**WORK REQUIRED**
Find and copy the lines in the records beneath this task that contain the word "Enable".

**RECORDS PROVIDED**

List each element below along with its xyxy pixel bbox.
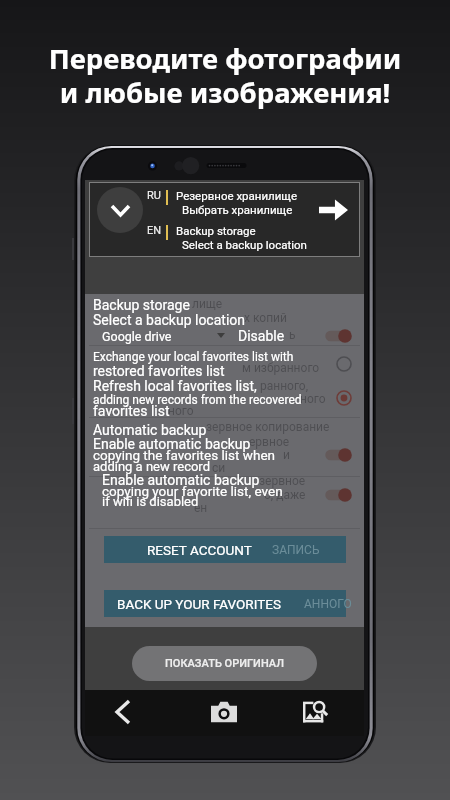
staticText: си [212, 461, 226, 475]
staticText: EN [147, 224, 162, 237]
staticText: и [283, 448, 290, 462]
staticText: ен [194, 501, 208, 515]
staticText: Enable automatic backup [102, 472, 260, 488]
staticText: adding a new record [93, 459, 210, 474]
staticText: м избранного [242, 361, 320, 375]
staticText: BACK UP YOUR FAVORITES [117, 596, 281, 612]
staticText: о, даже [264, 488, 306, 502]
staticText: copying the favorites list when [93, 447, 276, 463]
staticText: RESET ACCOUNT [147, 542, 252, 558]
staticText: АННОГО [304, 597, 352, 611]
button[interactable]: Toggle [329, 328, 353, 344]
staticText: ного [300, 392, 326, 406]
staticText: Refresh local favorites list, [93, 378, 257, 394]
button[interactable]: Option [335, 389, 353, 407]
button[interactable]: АННОГО [104, 590, 346, 617]
button[interactable]: Toggle [329, 487, 353, 503]
button[interactable]: Image search [300, 696, 332, 728]
button[interactable]: Collapse [97, 187, 143, 233]
staticText: restored favorites list [93, 363, 225, 379]
staticText: Select a backup location [182, 238, 307, 251]
button[interactable]: Toggle [329, 447, 353, 463]
staticText: Backup storage [93, 297, 190, 313]
staticText: ранного, [260, 379, 309, 393]
staticText: Backup storage [176, 224, 256, 237]
staticText: Automatic backup [93, 422, 207, 438]
button[interactable]: Back [107, 696, 139, 728]
button[interactable]: Translate [316, 197, 350, 223]
button[interactable]: Collapse [89, 182, 360, 257]
staticText: Enable automatic backup [93, 436, 251, 452]
staticText: Выбрать хранилище [182, 203, 293, 216]
staticText: лище [192, 297, 223, 311]
staticText: adding new records from the recovered [93, 393, 302, 407]
staticText: Резервное хранилище [176, 189, 298, 202]
button[interactable]: Option [335, 355, 353, 373]
button[interactable]: ПОКАЗАТЬ ОРИГИНАЛ [132, 646, 317, 681]
staticText: Exchange your local favorites list with [93, 350, 294, 364]
staticText: зервное [259, 474, 306, 488]
staticText: ного [168, 404, 194, 418]
staticText: if wifi is disabled [102, 494, 199, 509]
staticText: ПОКАЗАТЬ ОРИГИНАЛ [165, 657, 285, 670]
staticText: Disable [238, 328, 285, 344]
staticText: copying your favorite list, even [102, 483, 283, 499]
staticText: RU [147, 189, 161, 202]
staticText: Google drive [102, 329, 172, 344]
staticText: ь [289, 328, 296, 342]
staticText: ЗАПИСЬ [272, 543, 320, 557]
button[interactable]: ЗАПИСЬ [104, 536, 346, 563]
staticText: х копий [244, 311, 287, 325]
staticText: Select a backup location [93, 312, 246, 328]
staticText: зервное копирование [206, 420, 330, 434]
staticText: ервное [249, 435, 290, 449]
staticText: favorites list [93, 403, 170, 419]
staticText: Переводите фотографии [0, 40, 450, 77]
button[interactable]: Camera [208, 696, 240, 728]
staticText: и любые изображения! [0, 74, 450, 111]
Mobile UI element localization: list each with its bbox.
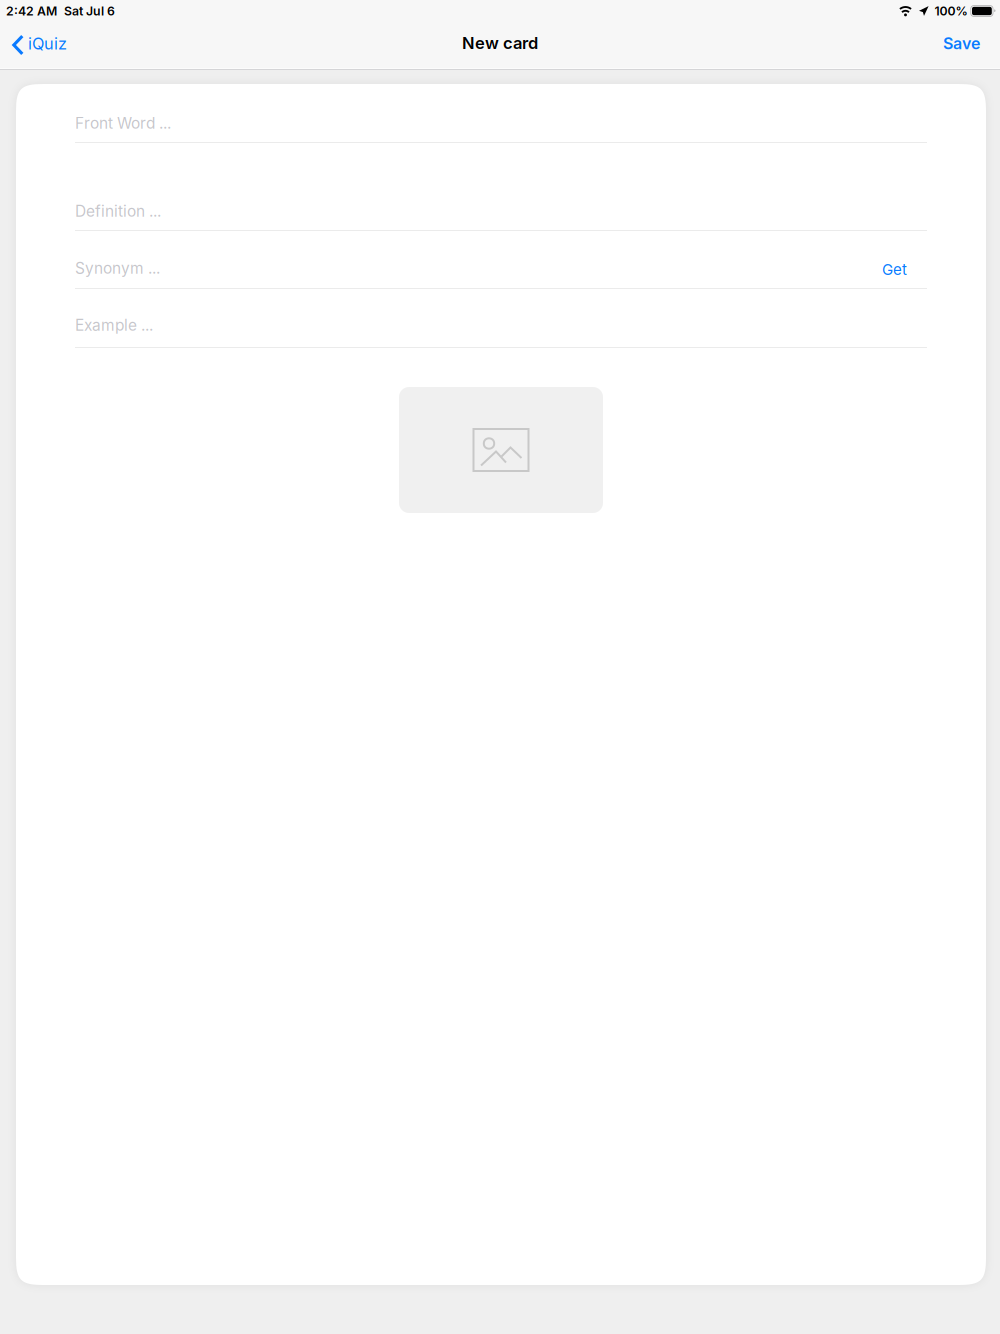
staticText: 100% (934, 4, 967, 18)
staticText: Get (882, 260, 907, 279)
button[interactable]: Synonym ... (75, 257, 845, 289)
button[interactable]: Example ... (75, 314, 927, 348)
staticText: Save (943, 34, 980, 53)
staticText: 2:42 AM (6, 4, 57, 18)
staticText: Example ... (75, 316, 153, 334)
staticText: Sat Jul 6 (64, 4, 115, 18)
staticText: iQuiz (28, 34, 67, 53)
staticText: Definition ... (75, 202, 161, 220)
button[interactable]: Add image (399, 387, 603, 513)
staticText: Front Word ... (75, 114, 171, 132)
button[interactable]: Get (845, 257, 927, 289)
staticText: New card (462, 33, 538, 53)
button[interactable]: Save (925, 22, 1000, 68)
button[interactable]: Front Word ... (75, 112, 927, 143)
staticText: Synonym ... (75, 259, 160, 277)
button[interactable]: Definition ... (75, 200, 927, 231)
button[interactable]: iQuiz (0, 22, 81, 68)
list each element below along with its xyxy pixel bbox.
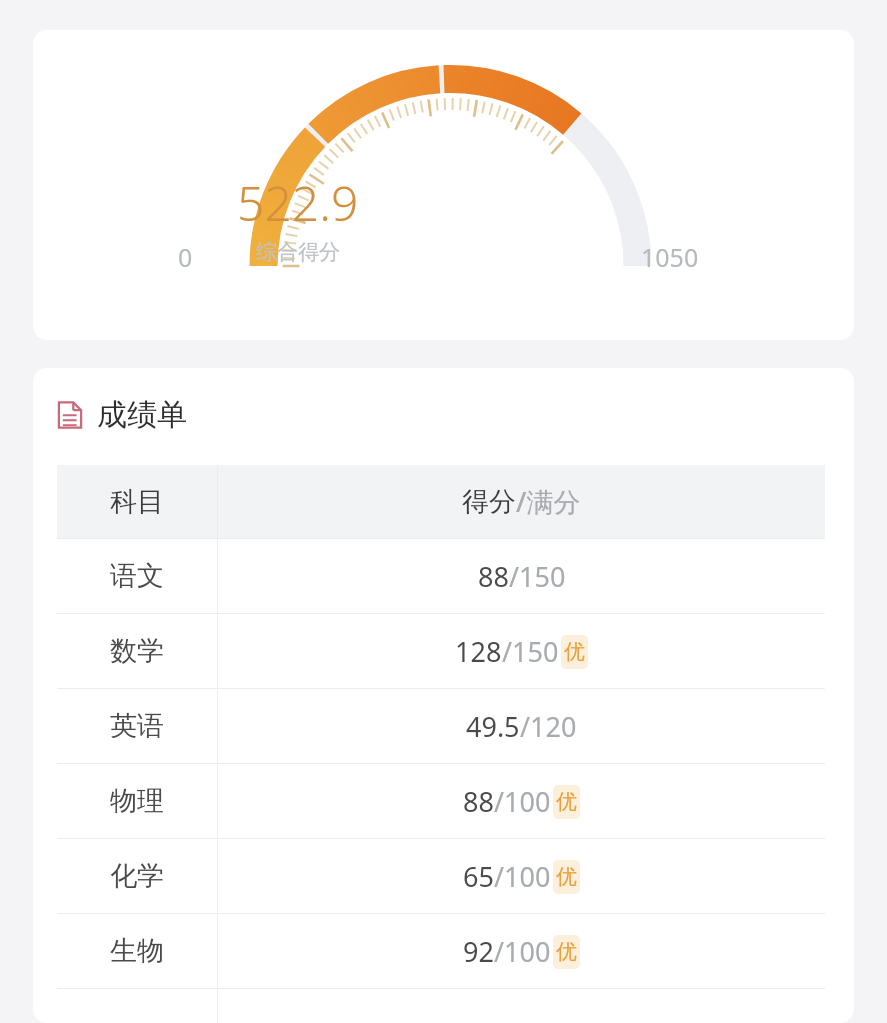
staticText: 92 [463,933,494,970]
button[interactable]: 科目 [57,465,825,538]
staticText: 语文 [110,559,164,593]
staticText: 优 [556,789,577,815]
staticText: /100 [494,933,551,970]
staticText: 88 [478,558,509,595]
button[interactable]: Report [55,396,187,434]
button[interactable]: 数学 [57,614,825,688]
staticText: /满分 [516,483,581,520]
staticText: 化学 [110,859,164,893]
staticText: 得分 [462,485,516,519]
button[interactable]: 物理 [57,764,825,838]
staticText: 优 [556,864,577,890]
staticText: 88 [463,783,494,820]
staticText: 优 [556,939,577,965]
staticText: 65 [463,858,494,895]
staticText: 物理 [110,784,164,818]
button[interactable]: 英语 [57,689,825,763]
staticText: /150 [509,558,566,595]
staticText: 128 [455,633,502,670]
staticText: 生物 [110,934,164,968]
staticText: /120 [520,708,577,745]
staticText: 522.9 [237,170,359,235]
staticText: 1050 [641,240,699,274]
staticText: 优 [564,639,585,665]
button[interactable]: 522.9 [33,30,854,340]
button[interactable]: 语文 [57,539,825,613]
staticText: 0 [178,240,193,274]
other: Report [55,400,85,430]
staticText: 数学 [110,634,164,668]
staticText: 49.5 [466,708,520,745]
staticText: /100 [494,858,551,895]
button[interactable]: 化学 [57,839,825,913]
staticText: /100 [494,783,551,820]
staticText: 英语 [110,709,164,743]
staticText: /150 [502,633,559,670]
staticText: 成绩单 [97,396,187,434]
staticText: 科目 [110,485,164,519]
staticText: 综合得分 [256,239,340,265]
button[interactable]: 生物 [57,914,825,988]
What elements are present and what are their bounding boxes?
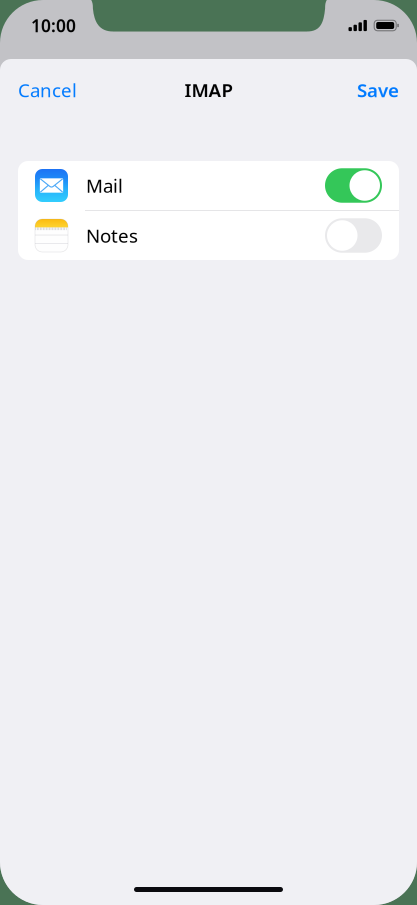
staticText: Save <box>357 78 399 102</box>
staticText: IMAP <box>184 78 232 102</box>
staticText: Notes <box>86 223 138 248</box>
staticText: Mail <box>86 173 123 198</box>
button[interactable]: Mail <box>18 161 399 210</box>
button[interactable]: Save <box>347 70 399 110</box>
staticText: Cancel <box>18 78 77 102</box>
staticText: 10:00 <box>31 14 76 37</box>
button[interactable]: Notes <box>18 211 399 260</box>
button[interactable]: Cancel <box>18 70 87 110</box>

**FINISHED TASK**
staticText: Enable automatic backup [102, 472, 260, 488]
staticText: Enable automatic backup [93, 436, 251, 452]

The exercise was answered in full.